If a line in the data below includes the string "Подборки", please return a copy of it.
((
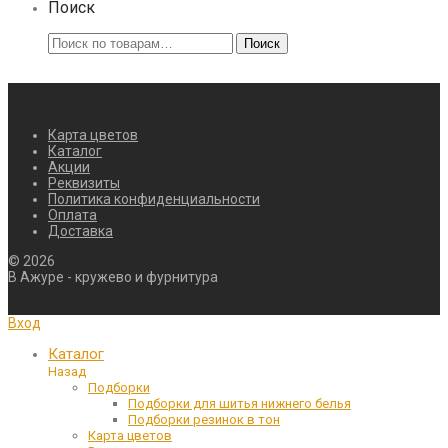
Поиск
Искать:
Поиск
Карта цветов
Каталог
Акции
Реквизиты
Политика конфиденциальности
Оплата
Доставка
©
2026
В Ажуре - кружево и фурнитура
Вход
Каталог
Назад
Подборки
Подборки для шитья нижнего белья
Подборки резинок в тон
Карта цветов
))
- [WRITTEN SOLUTION]:
Подборки
Подборки для шитья нижнего белья
Подборки резинок в тон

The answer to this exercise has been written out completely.